[Page images and extracted text]
────────────────────────────────────────

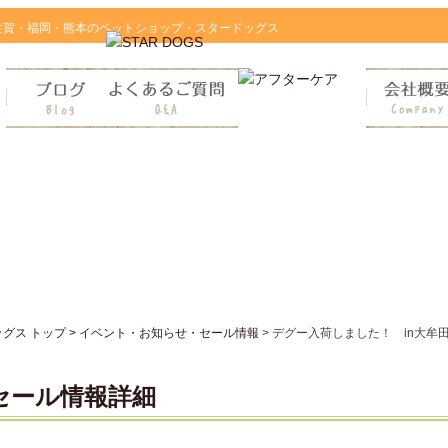
佐賀・福岡・熊本のペットショップ・スタードッグス
ス トップ >
イベント・お知らせ・セール情報
> デグー入荷しました！ in大牟
セール情報詳細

────────────────────────────────────────

Please print all of the records above exactly, omitting each picture.

佐賀・福岡・熊本のペットショップ・スタードッグス
ス トップ >
イベント・お知らせ・セール情報
> デグー入荷しました！ in大牟
セール情報詳細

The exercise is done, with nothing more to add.